ACTIVITY = Go through the material line by line and copy each one with the word "Cecilia".

INPUT =

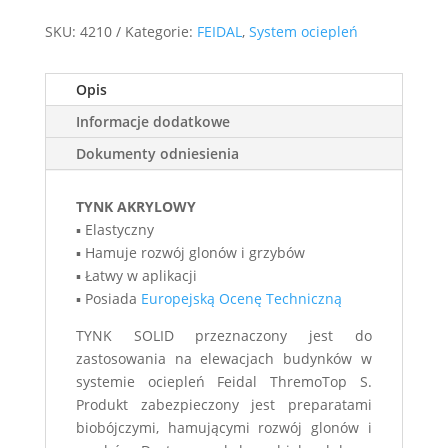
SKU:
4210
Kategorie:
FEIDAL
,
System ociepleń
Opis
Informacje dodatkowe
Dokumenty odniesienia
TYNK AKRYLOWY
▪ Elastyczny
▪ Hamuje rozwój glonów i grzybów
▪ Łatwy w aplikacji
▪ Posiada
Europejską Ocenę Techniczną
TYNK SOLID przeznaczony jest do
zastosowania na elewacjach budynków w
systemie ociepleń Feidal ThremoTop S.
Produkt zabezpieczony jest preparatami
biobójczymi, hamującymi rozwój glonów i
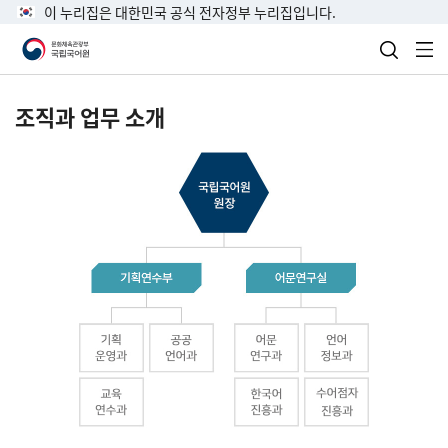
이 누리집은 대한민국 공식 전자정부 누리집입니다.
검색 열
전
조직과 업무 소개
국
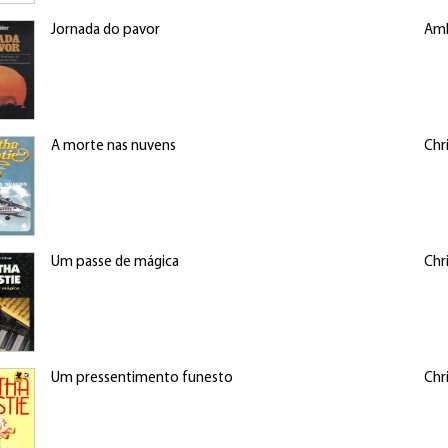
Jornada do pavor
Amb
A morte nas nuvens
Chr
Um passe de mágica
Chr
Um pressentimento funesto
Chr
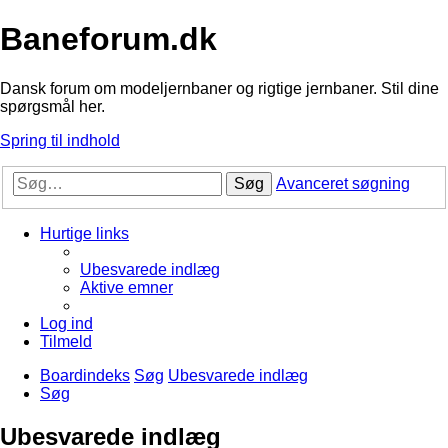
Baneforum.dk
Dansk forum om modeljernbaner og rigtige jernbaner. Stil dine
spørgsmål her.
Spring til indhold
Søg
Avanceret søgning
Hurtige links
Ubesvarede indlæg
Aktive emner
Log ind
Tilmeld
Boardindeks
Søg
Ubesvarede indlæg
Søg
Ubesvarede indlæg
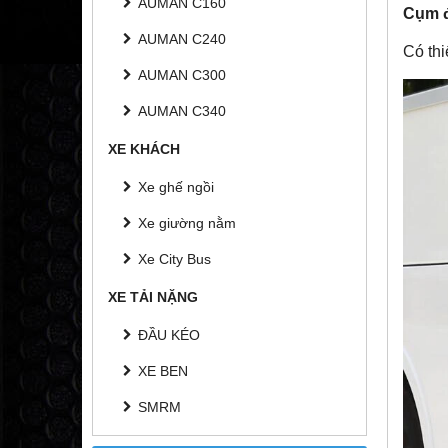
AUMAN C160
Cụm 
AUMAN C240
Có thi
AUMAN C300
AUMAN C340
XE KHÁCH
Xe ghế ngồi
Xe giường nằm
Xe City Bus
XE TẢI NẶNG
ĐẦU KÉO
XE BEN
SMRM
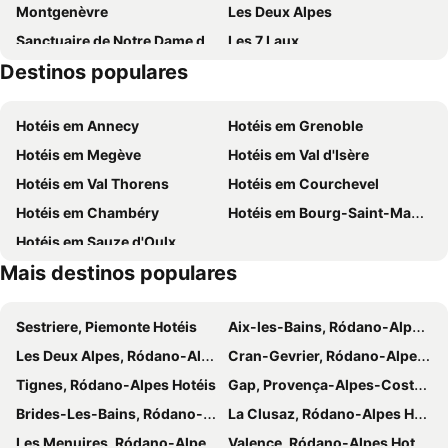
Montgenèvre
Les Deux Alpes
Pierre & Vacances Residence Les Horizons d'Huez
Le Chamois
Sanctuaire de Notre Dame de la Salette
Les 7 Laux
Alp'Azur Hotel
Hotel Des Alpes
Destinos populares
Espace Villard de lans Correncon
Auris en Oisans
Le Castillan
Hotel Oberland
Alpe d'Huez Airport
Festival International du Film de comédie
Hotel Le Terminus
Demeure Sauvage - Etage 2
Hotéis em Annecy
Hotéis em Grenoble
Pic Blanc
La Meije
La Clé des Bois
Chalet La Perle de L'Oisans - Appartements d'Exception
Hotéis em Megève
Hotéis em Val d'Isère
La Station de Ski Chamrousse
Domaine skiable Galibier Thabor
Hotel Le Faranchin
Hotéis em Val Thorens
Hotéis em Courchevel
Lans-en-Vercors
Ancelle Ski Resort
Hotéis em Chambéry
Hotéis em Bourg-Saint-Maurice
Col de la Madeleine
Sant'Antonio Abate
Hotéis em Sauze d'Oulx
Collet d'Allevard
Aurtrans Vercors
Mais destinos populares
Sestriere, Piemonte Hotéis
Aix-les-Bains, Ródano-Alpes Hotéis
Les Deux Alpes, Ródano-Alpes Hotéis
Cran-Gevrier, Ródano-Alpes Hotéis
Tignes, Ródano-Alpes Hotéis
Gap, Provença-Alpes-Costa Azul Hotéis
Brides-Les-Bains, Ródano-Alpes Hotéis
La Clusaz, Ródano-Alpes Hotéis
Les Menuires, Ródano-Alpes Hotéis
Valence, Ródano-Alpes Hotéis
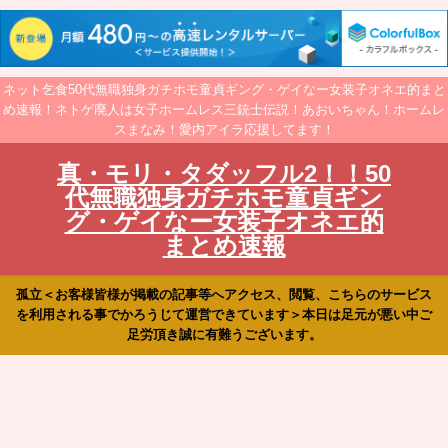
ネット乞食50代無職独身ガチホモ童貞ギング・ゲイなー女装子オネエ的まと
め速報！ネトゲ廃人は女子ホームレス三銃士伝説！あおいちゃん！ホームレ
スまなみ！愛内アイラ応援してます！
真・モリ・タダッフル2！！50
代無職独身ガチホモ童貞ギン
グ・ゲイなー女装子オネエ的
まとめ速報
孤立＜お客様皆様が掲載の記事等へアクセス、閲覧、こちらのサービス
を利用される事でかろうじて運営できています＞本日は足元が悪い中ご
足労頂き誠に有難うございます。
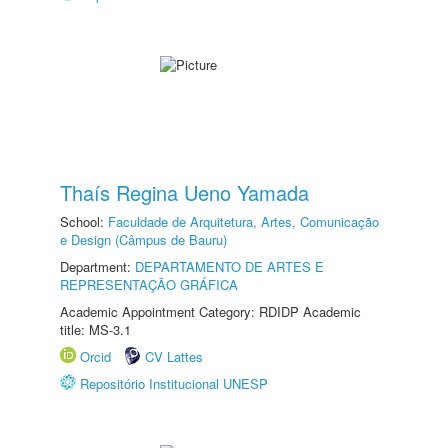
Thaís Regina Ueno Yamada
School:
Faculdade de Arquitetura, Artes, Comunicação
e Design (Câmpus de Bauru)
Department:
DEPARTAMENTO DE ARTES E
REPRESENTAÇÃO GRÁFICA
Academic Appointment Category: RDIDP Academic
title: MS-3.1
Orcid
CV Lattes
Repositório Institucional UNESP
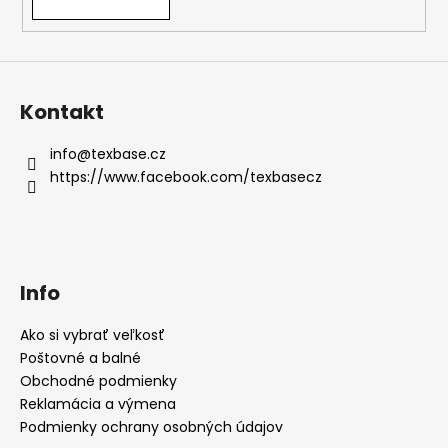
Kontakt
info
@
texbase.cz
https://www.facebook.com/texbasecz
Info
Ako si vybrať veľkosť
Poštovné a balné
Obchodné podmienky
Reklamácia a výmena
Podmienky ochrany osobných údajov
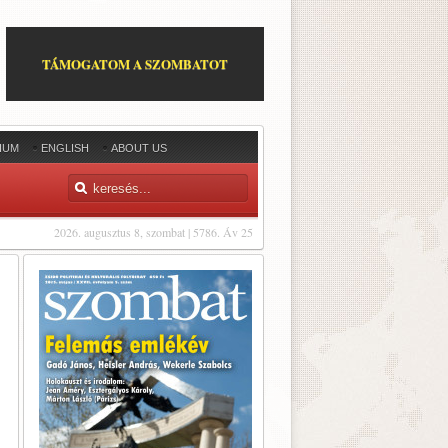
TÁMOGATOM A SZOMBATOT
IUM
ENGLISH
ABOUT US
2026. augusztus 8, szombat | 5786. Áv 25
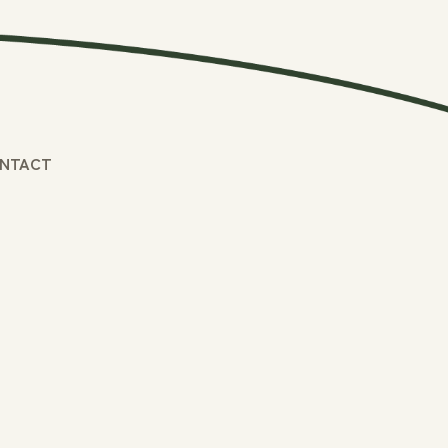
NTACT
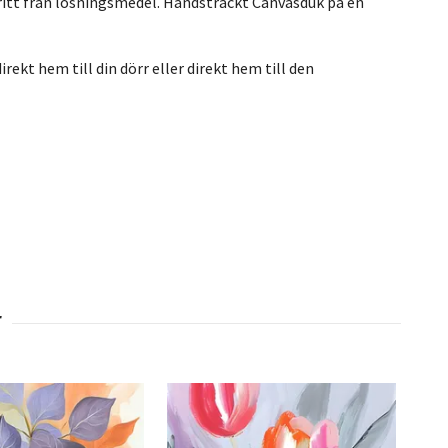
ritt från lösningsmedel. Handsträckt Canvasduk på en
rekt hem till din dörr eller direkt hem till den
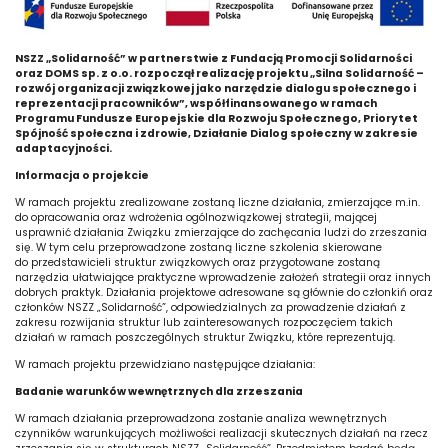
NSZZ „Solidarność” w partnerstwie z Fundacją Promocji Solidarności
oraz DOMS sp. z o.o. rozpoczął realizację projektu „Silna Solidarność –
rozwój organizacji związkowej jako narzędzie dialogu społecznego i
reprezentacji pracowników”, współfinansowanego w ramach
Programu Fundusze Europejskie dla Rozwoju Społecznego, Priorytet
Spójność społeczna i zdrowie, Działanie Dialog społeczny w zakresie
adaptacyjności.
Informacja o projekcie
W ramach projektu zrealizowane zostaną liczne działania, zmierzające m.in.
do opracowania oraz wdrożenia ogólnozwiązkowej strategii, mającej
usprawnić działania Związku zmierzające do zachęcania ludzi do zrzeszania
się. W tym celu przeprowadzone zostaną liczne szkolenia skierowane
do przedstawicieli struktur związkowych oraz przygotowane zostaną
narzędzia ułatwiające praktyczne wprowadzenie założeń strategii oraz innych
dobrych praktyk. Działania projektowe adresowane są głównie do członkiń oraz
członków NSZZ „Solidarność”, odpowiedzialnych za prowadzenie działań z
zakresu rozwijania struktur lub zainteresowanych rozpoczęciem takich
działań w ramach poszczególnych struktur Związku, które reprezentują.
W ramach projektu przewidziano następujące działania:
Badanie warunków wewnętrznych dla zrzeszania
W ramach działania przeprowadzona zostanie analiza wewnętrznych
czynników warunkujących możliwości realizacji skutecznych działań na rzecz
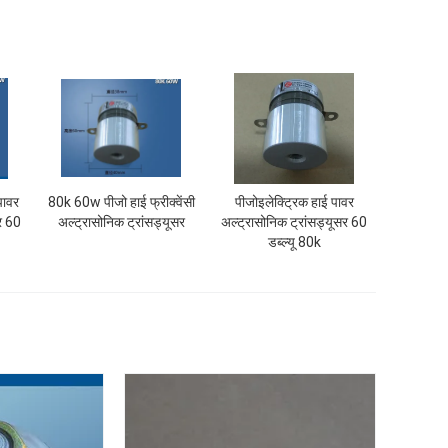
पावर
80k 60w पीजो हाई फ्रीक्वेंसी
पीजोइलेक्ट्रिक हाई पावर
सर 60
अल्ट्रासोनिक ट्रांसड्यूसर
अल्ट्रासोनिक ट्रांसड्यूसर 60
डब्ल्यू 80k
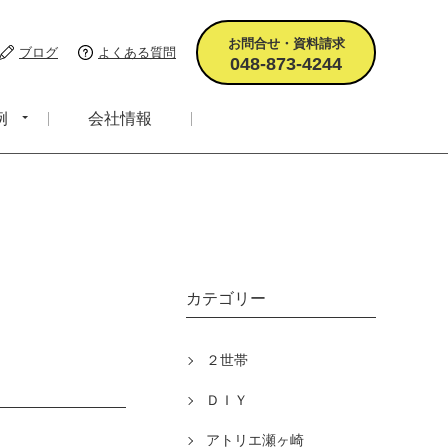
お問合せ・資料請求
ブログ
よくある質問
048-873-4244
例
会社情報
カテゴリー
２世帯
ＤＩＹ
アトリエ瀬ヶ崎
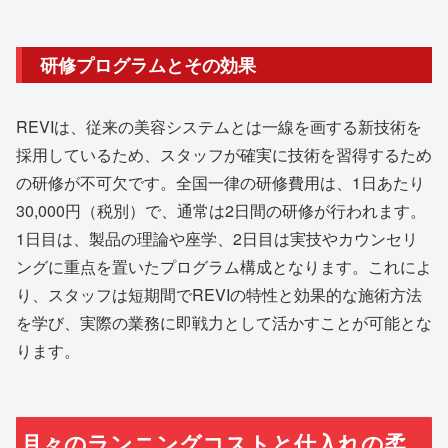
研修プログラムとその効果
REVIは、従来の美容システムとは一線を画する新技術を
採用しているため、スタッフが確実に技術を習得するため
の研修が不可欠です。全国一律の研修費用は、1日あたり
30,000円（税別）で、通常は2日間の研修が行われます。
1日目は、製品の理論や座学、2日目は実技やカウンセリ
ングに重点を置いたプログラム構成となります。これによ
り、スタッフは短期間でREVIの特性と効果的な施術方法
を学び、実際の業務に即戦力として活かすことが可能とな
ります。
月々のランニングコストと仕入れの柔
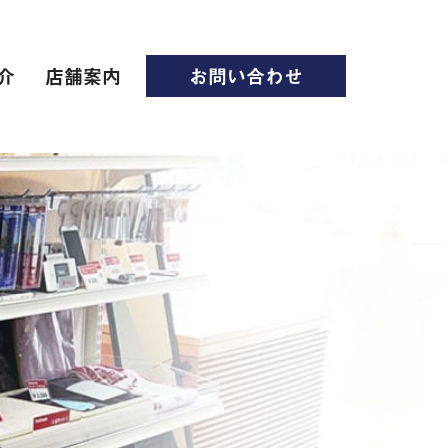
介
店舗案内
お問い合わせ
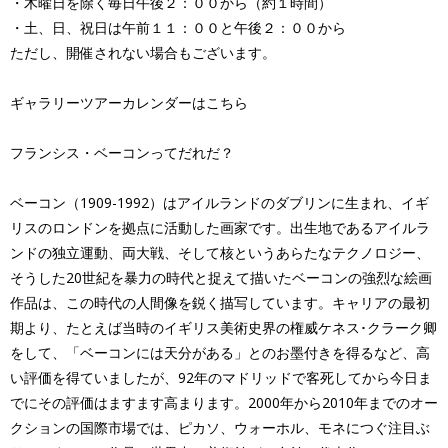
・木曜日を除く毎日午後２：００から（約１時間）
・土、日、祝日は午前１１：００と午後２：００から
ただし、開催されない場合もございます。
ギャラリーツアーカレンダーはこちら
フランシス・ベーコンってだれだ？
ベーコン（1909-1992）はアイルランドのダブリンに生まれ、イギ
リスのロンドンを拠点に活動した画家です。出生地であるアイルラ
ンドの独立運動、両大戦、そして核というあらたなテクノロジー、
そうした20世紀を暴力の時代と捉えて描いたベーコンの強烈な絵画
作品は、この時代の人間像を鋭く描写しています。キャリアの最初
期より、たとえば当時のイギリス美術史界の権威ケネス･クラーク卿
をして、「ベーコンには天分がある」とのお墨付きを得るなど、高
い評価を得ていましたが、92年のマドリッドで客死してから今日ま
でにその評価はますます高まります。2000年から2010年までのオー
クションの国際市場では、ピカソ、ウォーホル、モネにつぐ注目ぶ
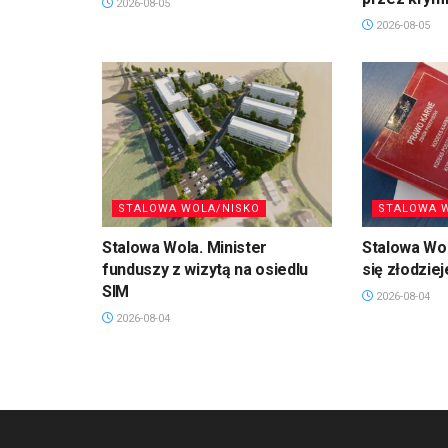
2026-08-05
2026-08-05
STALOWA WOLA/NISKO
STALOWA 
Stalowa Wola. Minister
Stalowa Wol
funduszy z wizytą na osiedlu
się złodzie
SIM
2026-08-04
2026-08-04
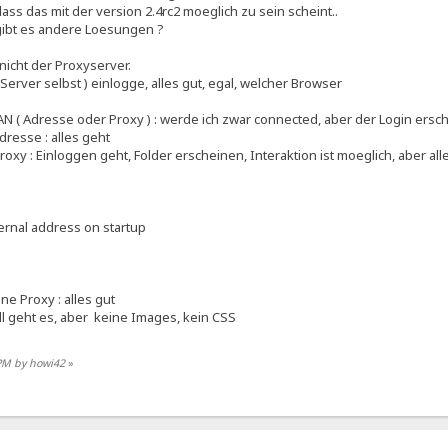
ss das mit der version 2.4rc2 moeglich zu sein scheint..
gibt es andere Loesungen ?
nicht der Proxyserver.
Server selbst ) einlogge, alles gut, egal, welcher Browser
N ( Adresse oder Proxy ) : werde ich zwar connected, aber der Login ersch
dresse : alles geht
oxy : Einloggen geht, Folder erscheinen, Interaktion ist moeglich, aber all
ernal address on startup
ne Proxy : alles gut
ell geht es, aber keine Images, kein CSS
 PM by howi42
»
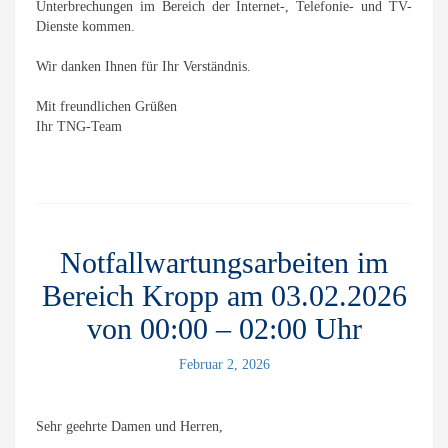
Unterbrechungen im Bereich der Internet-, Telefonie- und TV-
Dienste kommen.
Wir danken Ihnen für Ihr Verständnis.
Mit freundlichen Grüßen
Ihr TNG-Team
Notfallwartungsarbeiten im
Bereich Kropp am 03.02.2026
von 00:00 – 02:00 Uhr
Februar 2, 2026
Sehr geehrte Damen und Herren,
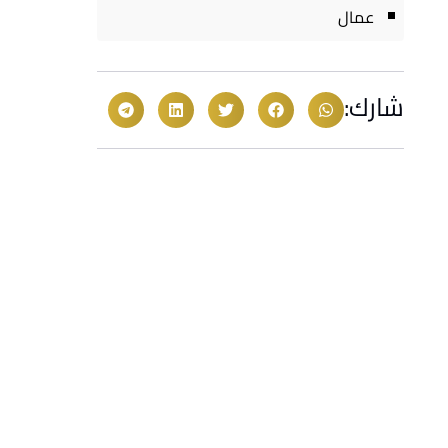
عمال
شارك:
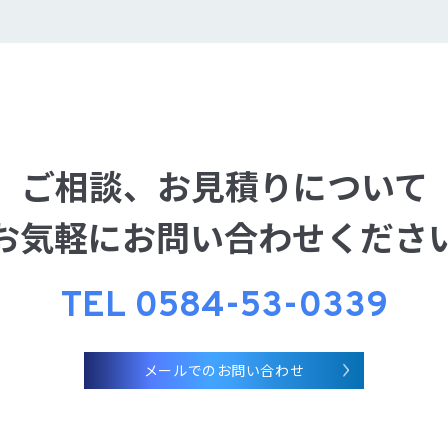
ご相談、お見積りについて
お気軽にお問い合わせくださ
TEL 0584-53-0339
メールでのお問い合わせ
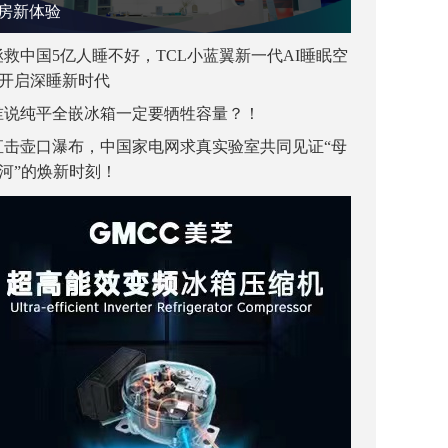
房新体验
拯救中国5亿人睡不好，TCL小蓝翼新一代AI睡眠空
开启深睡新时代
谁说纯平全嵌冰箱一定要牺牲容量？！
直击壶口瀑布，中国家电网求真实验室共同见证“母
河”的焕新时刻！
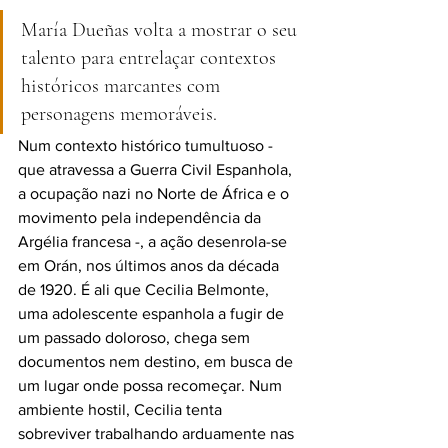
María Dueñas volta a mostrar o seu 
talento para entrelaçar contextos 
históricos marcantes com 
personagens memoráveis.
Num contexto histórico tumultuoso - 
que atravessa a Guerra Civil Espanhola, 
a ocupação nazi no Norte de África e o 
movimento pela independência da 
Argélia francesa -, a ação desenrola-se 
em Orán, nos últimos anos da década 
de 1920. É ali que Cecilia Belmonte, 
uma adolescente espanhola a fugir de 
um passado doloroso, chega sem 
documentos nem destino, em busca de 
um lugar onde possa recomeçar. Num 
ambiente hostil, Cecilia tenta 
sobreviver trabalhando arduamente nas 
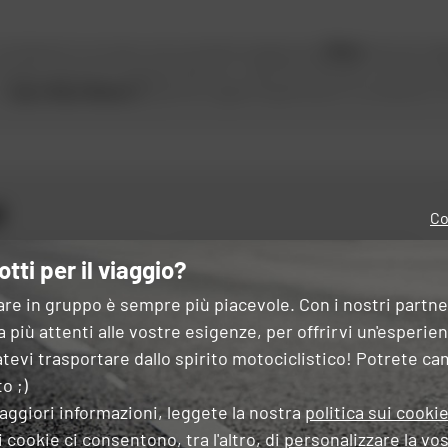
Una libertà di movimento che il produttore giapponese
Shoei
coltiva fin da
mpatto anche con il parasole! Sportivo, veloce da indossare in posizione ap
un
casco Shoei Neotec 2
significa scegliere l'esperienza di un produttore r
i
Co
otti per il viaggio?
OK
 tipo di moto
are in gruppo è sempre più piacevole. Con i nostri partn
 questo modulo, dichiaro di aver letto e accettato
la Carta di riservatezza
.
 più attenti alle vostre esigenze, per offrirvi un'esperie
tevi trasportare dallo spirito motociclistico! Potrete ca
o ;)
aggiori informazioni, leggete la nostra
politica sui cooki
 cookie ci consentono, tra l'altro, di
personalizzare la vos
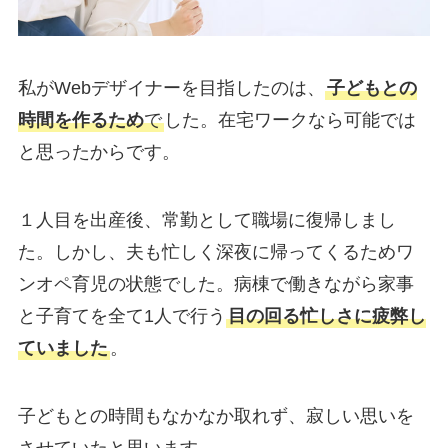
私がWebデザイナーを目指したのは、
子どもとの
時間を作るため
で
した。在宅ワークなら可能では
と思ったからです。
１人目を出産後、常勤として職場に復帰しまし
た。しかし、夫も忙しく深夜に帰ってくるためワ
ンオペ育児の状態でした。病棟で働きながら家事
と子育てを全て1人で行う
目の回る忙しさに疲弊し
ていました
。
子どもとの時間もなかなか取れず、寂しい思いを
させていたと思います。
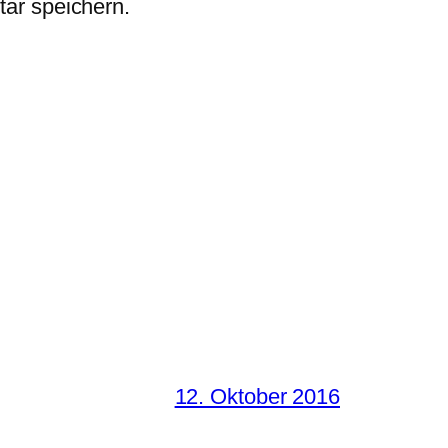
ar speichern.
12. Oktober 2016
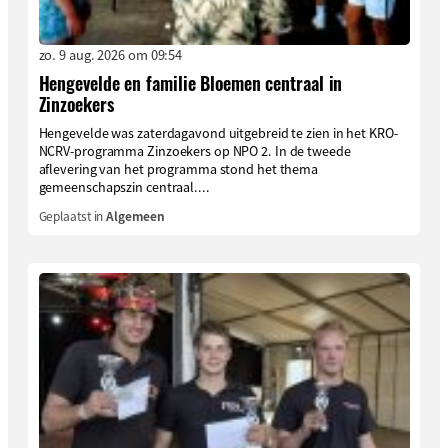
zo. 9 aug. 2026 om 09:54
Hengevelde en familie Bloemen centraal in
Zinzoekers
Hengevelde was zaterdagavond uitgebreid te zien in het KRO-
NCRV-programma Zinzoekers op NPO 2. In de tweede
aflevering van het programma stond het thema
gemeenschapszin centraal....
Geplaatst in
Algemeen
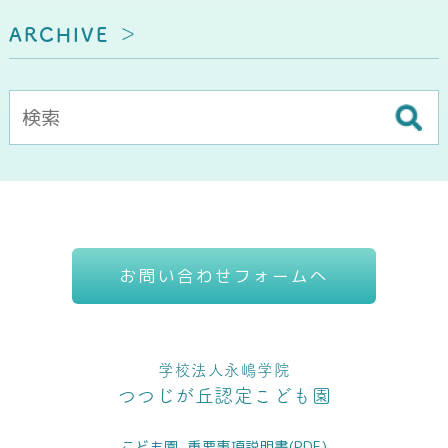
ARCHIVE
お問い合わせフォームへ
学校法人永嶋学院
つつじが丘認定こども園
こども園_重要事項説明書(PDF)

ANSWER BELOW =
de 1920. É ali que Cecilia Belmonte, 
ambiente hostil, Cecilia tenta 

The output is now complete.